Au-delà du slogan mobilisateur « le départ du président IBK et de son régime », les leaders du M5 visaient en réalité la restauration de l’autorité de l’État par l’instauration d’une meilleure gouvernance des affaires publiques, la résolution de la crise scolaire qui perdurait, la lutte contre la corruption impliquant les proches du président, et la promotion de la réconciliation, notamment entre Peuls et Dogons, dans le Centre du Mali. Pour les leaders du M5-RFP, ce changement n’était plus possible sous le régime sclérosé de IBK.

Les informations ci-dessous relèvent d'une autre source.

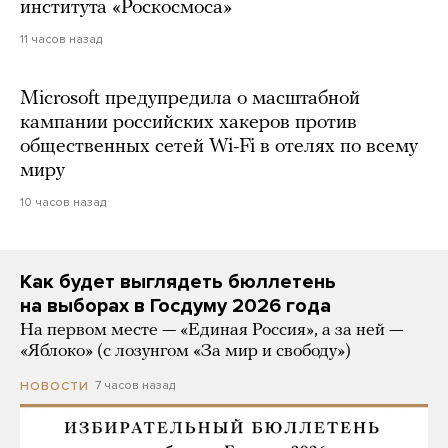
института «Роскосмоса»
11 часов назад
Microsoft предупредила о масштабной
кампании российских хакеров против
общественных сетей Wi-Fi в отелях по всему
миру
10 часов назад
Как будет выглядеть бюллетень
на выборах в Госдуму 2026 года
На первом месте — «Единая Россия», а за ней —
«Яблоко» (с лозунгом «За мир и свободу»)
7 часов назад
НОВОСТИ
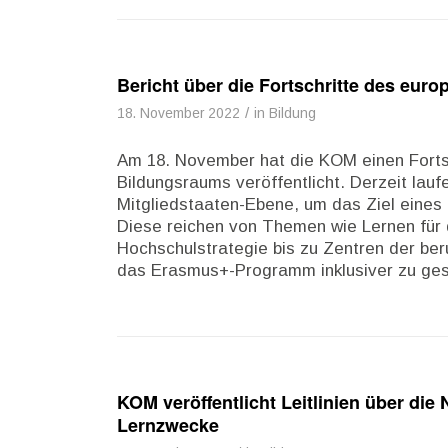
Bericht über die Fortschritte des eur
/
18. November 2022
in
Bildung
Am 18. November hat die KOM einen Fortsc
Bildungsraums veröffentlicht. Derzeit l
Mitgliedstaaten-Ebene, um das Ziel eines
Diese reichen von Themen wie Lernen für 
Hochschulstrategie bis zu Zentren der beru
das Erasmus+-Programm inklusiver zu ges
KOM veröffentlicht Leitlinien über die
Lernzwecke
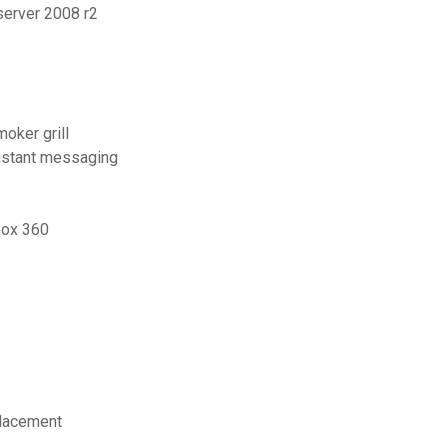
server 2008 r2
oker grill
instant messaging
box 360
placement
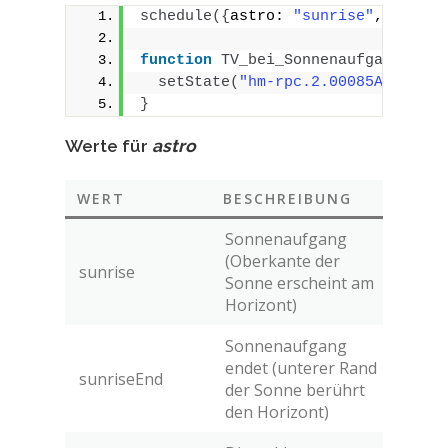
schedule
(
{
astro: 
"sunrise"
, shift:
function
TV_bei_Sonnenaufgang_ein_
setState
(
"hm-rpc.2.00085A499BF6D
}
Werte für
astro
WERT
BESCHREIBUNG
Sonnenaufgang
(Oberkante der
sunrise
Sonne erscheint am
Horizont)
Sonnenaufgang
endet (unterer Rand
sunriseEnd
der Sonne berührt
den Horizont)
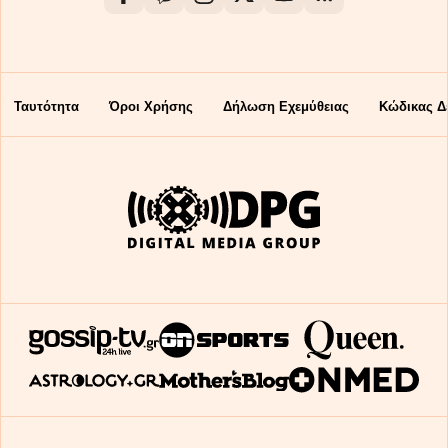
Ταυτότητα
Όροι Χρήσης
Δήλωση Εχεμύθειας
Κώδικας Δ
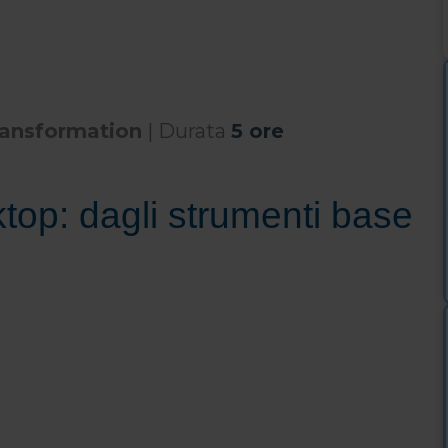
Transformation
| Durata
5 ore
top: dagli strumenti base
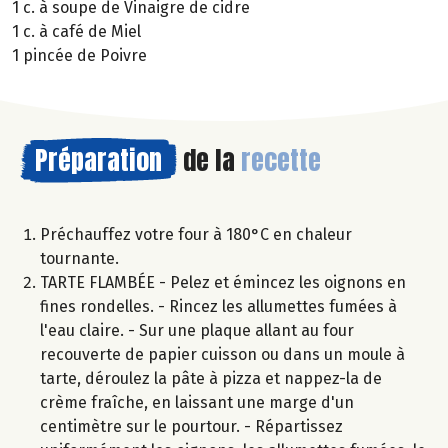
1 c. à soupe de Vinaigre de cidre
1 c. à café de Miel
1 pincée de Poivre
Préparation
de la
recette
Préchauffez votre four à 180°C en chaleur
tournante.
TARTE FLAMBÉE - Pelez et émincez les oignons en
fines rondelles. - Rincez les allumettes fumées à
l'eau claire. - Sur une plaque allant au four
recouverte de papier cuisson ou dans un moule à
tarte, déroulez la pâte à pizza et nappez-la de
crème fraîche, en laissant une marge d'un
centimètre sur le pourtour. - Répartissez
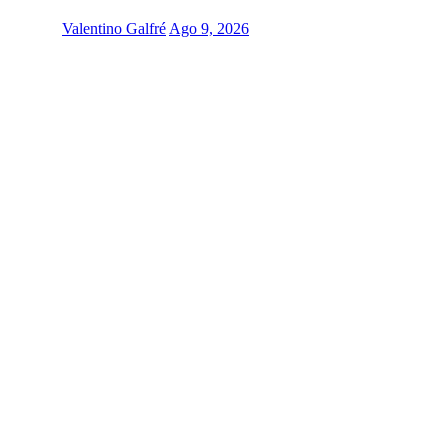
Valentino Galfré
Ago 9, 2026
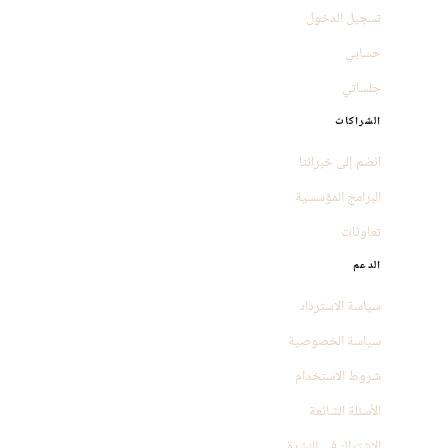
تسجيل الدخول
حسابي
جلساتي
الشراكات
انضم إلى خبرائنا
البرامج المؤسسية
تعاونات
الدعم
سياسة الاسترداد
سياسة الخصوصية
شروط الاستخدام
الأسئلة الشائعة
الاشتراك في النشرة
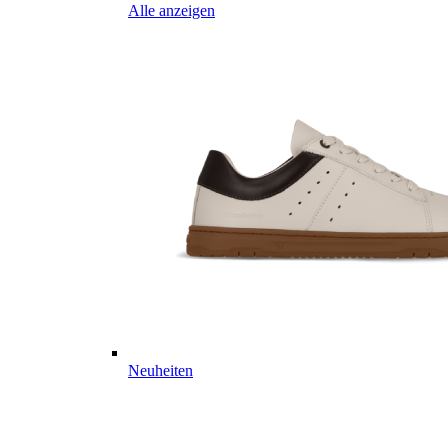
Alle anzeigen
Neuheiten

D’une manière générale, eu égard à la déliquescence de l’État, à la dégradation de la situation sécuritaire, à la faillite d’une large partie de la classe politique, les Maliens de tout bord (société civile, politiques, citoyens lambda) aspirent à une refondation du système de gouvernance. Les attentes fortes exprimées au cours des réunions et lors des débats radiophoniques et télévisés concernent les réformes institutionnelles et politiques : la révision de la Constitution, la lutte contre l’impunité, l’insécurité, la résolution de la crise scolaire, l’éducation à la citoyenneté, la réforme du système électoral entre autres.

  • De l’inclusivité du processus de mise en place de la transition

S’agissant de la problématique de l’inclusivité du processus de transition, si les officiers qui ont pris le pouvoir ont rencontré l’ensemble des forces vives, ils ont rencontré seuls la délégation de la CEDEAO pour discuter de la durée de la transition et de sa nature civile ou militaire. Ensuite, la junte a pris la décision unilatérale de publier au Journal officiel un nouvel acte fondamental, sans pour autant suspendre la Constitution de février 1992.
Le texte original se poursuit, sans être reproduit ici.